In most cases, if you feel the need to balance the campaign to account for a larger group size, do it by adding enemies, forcing them to fight in close quarters, using AoE spells and abilities against them, or adding other obstacles. Don't do artificial difficulty hikes. RPGs are made to model real life at least to an extent and changing DCs just to make things harder is defeating that purpose. Always remember that you're running a fun game, not a tabletop version of Dark Souls or a lesson in statistical mathematics.
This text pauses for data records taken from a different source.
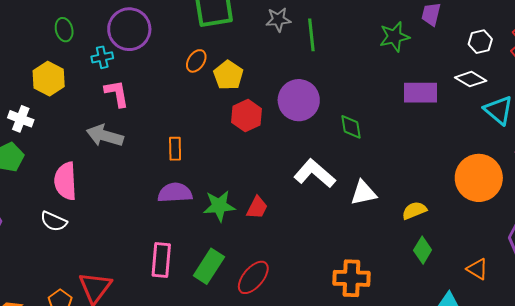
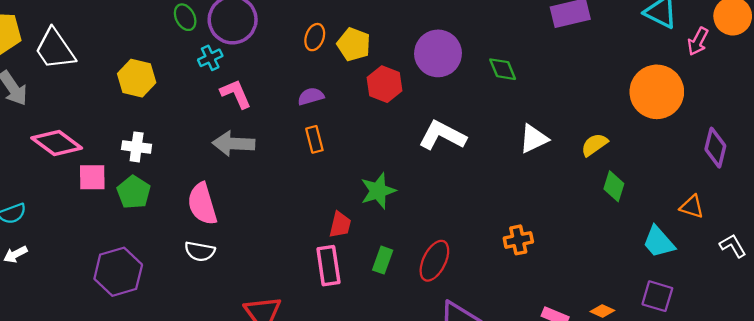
green ellipse: (64, 30) -> (185, 17), moved
yellow hexagon: (49, 79) -> (137, 78), moved
white L-shape: (315, 173) -> (442, 135), moved
purple semicircle: (175, 193) -> (311, 96), moved, size x0.7
red trapezoid: (257, 208) -> (340, 225), moved
green rectangle: (209, 266) -> (383, 260), size x0.7
orange triangle: (477, 269) -> (692, 207), moved
orange cross: (351, 278) -> (518, 240), moved, size x0.7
To aid this, I often run my campaigns with the idea "does this make any sense?" What it means is that let's say my player wants to do something that has no direct rule, but that makes sense within the context of the game and there is at least a theoretical possibility of success. An example off the top of my head was a large half-orc character wanting to throw a very small-sized (half-?)elf over the enemy battle line to wreak havoc from behind. Now, I could just say "no, you can't do that" because there isn't a ready-made rule for that or a convention on what the skill check should be, but instead I chose to allow them to try, the orc was strong enough that he could, at least in theory, easily throw the small elf over the heads of the goblins they were fighting. It makes sense, therefore I have no reason to not let them do it. I cooked up a roll on the fly, making the orc roll throw with some penalty because he was throwing something a lot bigger and heavier than a javelin or a rock, and the elf roll a landing with some penalty since she wasn't in control of her trajectory. I could easily have told them no, but instead it became one of the more memorable moments of that dungeon.
TL;DR: If possible, let your players play with as few limitations and artificial difficulty hikes as you can. The gameplay is a lot more entertaining and it will be a good exercise for your creativity.